Unter Druck geraten dabei immer mehr Lehrer und Fachwissenschaftler, die zunehmende Anfeindungen von Seiten der religiösen Rechten in den USA beklagen und sich nun nur allzu gern als begeisterte Anhänger der FSM-Lehre outen.
Hendersons E-Mail-Account quillt über vor zustimmenden Zuschriften ("150 am Tag!"), die seiner "Religion" die gleiche Berechtigung zusprechen wie den Positionen der Kreationisten. FSM gelingt so ein Kunststück von fast klassischem Zuschnitt: Der Humorlosigkeit der religiösen Hardliner begegnet er mit einer fast blasphemischen Satire, versetzt die christlichen Eiferer so in wütende Hyperventilation - und macht sie lächerlich.
FSM wächst rapide
Seit die Presse Anfang August auf Hendersons Webseite aufmerksam wurde, wird sein ursprünglich als sarkastischer Protest gemeinter FSM-Gag zum wahren Selbstläufer. Bekennende FSM-Jünger trinken aus Tassen, die mit Krakeleien von Henderson geschmückt sind. Auf ihnen sieht man die nudelige Knäuel-Gottheit gerade beim Berge-, Bäume- und Tiere-Schöpfen. Ins Kraut schießt derweil die Zahl der Poster- und T-Shirt-Motive, die zum Beispiel das aus "Akte X" bekannte "I want to believe!" mit liebevoll gemalten Motiven fliegender Spaghetti-Knäuel kombinieren.

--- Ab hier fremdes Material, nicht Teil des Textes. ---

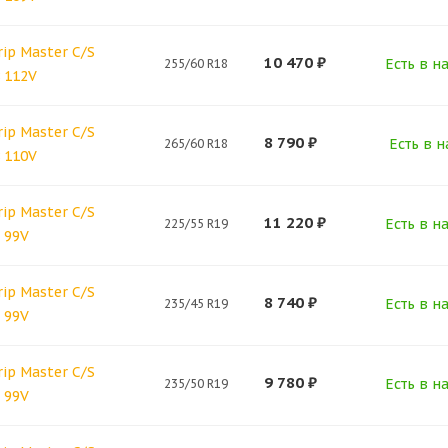
rip Master C/S
10 470
₽
Есть в н
255/60 R18
 112V
rip Master C/S
8 790
₽
Есть в н
265/60 R18
 110V
rip Master C/S
11 220
₽
Есть в н
225/55 R19
 99V
rip Master C/S
8 740
₽
Есть в н
235/45 R19
 99V
rip Master C/S
9 780
₽
Есть в н
235/50 R19
 99V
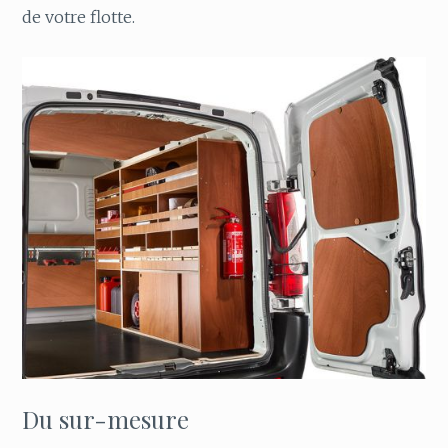
de votre flotte.
Du sur-mesure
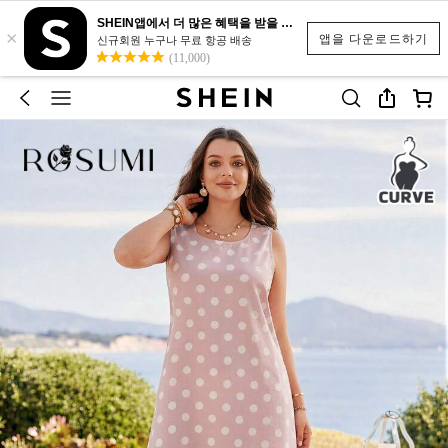
SHEIN앱에서 더 많은 혜택을 받을 수 있어요.
×
앱을 다운로드하기
신규회원 누구나 무료 항공 배송
(11,000)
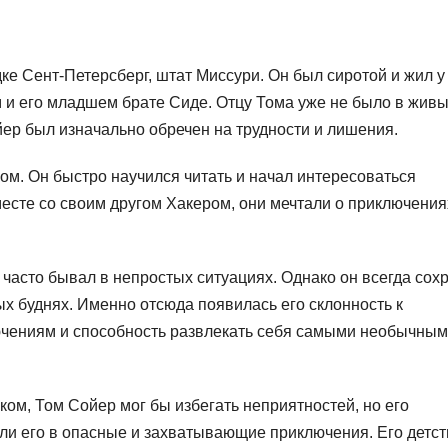
е Сент-Петерсберг, штат Миссури. Он был сиротой и жил у
м и его младшем брате Сиде. Отцу Тома уже не было в живы
йер был изначально обречен на трудности и лишения.
м. Он быстро научился читать и начал интересоваться
сте со своим другом Хакером, они мечтали о приключения
часто бывал в непростых ситуациях. Однако он всегда сох
х буднях. Именно отсюда появилась его склонность к
ючениям и способность развлекать себя самыми необычны
ом, Том Сойер мог бы избегать неприятностей, но его
ли его в опасные и захватывающие приключения. Его детст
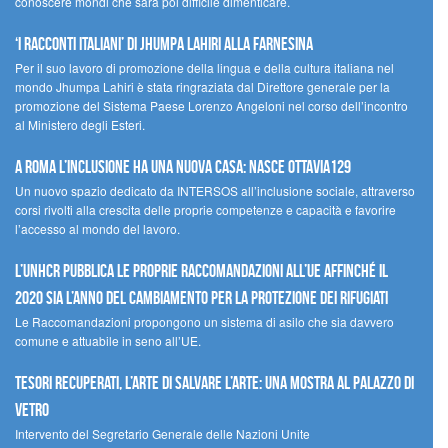
conoscere mondi che sarà poi difficile dimenticare.
‘I racconti italiani’ di Jhumpa Lahiri alla Farnesina
Per il suo lavoro di promozione della lingua e della cultura italiana nel
mondo Jhumpa Lahiri è stata ringraziata dal Direttore generale per la
promozione del Sistema Paese Lorenzo Angeloni nel corso dell’incontro
al Ministero degli Esteri.
A Roma l’inclusione ha una nuova casa: nasce Ottavia129
Un nuovo spazio dedicato da INTERSOS all’inclusione sociale, attraverso
corsi rivolti alla crescita delle proprie competenze e capacità e favorire
l’accesso al mondo del lavoro.
L’UNHCR pubblica le proprie raccomandazioni all’UE affinché il
2020 sia l’anno del cambiamento per la protezione dei rifugiati
Le Raccomandazioni propongono un sistema di asilo che sia davvero
comune e attuabile in seno all’UE.
Tesori recuperati, l’arte di salvare l’arte: una mostra al Palazzo di
Vetro
Intervento del Segretario Generale delle Nazioni Unite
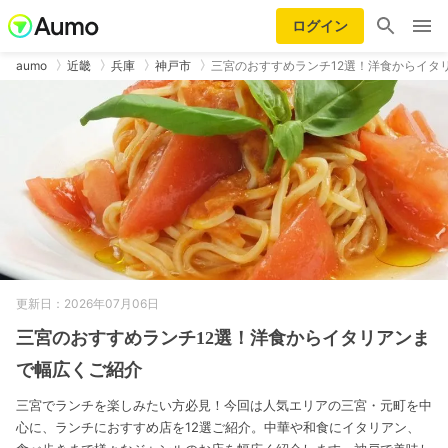
ログイン
aumo
近畿
兵庫
神戸市
三宮のおすすめランチ12選！洋食からイタ
更新日：2026年07月06日
三宮のおすすめランチ12選！洋食からイタリアンま
で幅広くご紹介
三宮でランチを楽しみたい方必見！今回は人気エリアの三宮・元町を中
心に、ランチにおすすめ店を12選ご紹介。中華や和食にイタリアン、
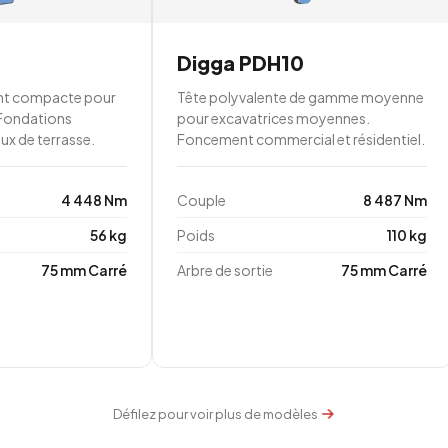
Digga PDH10
ent compacte pour
Tête polyvalente de gamme moyenne
 Fondations
pour excavatrices moyennes.
eux de terrasse.
Foncement commercial et résidentiel.
4 448 Nm
Couple
8 487 Nm
56 kg
Poids
110 kg
75 mm Carré
Arbre de sortie
75 mm Carré
Défilez pour voir plus de modèles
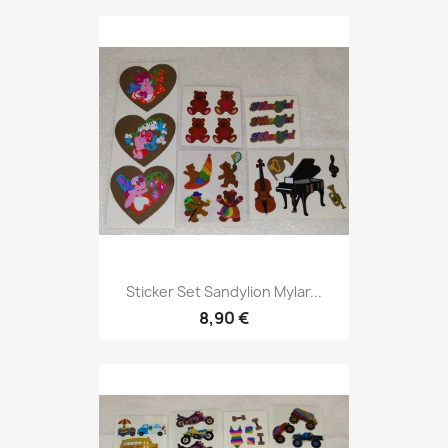
Sticker Set Sandylion Mylar...
8,90 €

Auch Henderson selbst beteiligt sich weiter an der Promotion seiner neuen Religion und hat das doch arg knappe Glaubensbekenntnis inzwischen um einige Details aufgebohrt.
Glaubenswilligen kann er inzwischen erklären, warum es sich ganz besonders lohnt, zum Pastafarian zu werden: Seine "Kirche" zeichne sich dadurch aus, nur über "schwächliche moralische Standards" zu verfügen. Dafür sei der FSM-Himmel viel besser als der der Konkurrenz: "Wir haben dort eine Stripper-Fabrik und einen Bier-Vulkan."
Und überhaupt sei bei den Anhängern von FSM ja jeder Freitag ein religiöser Festtag. Falls der Arbeitgeber oder die Schule das nicht akzeptieren sollte, solle man auf seine Rechte zur freien Ausübung der Religion bestehen und damit drohen, die American Civil Liberties Union anzurufen.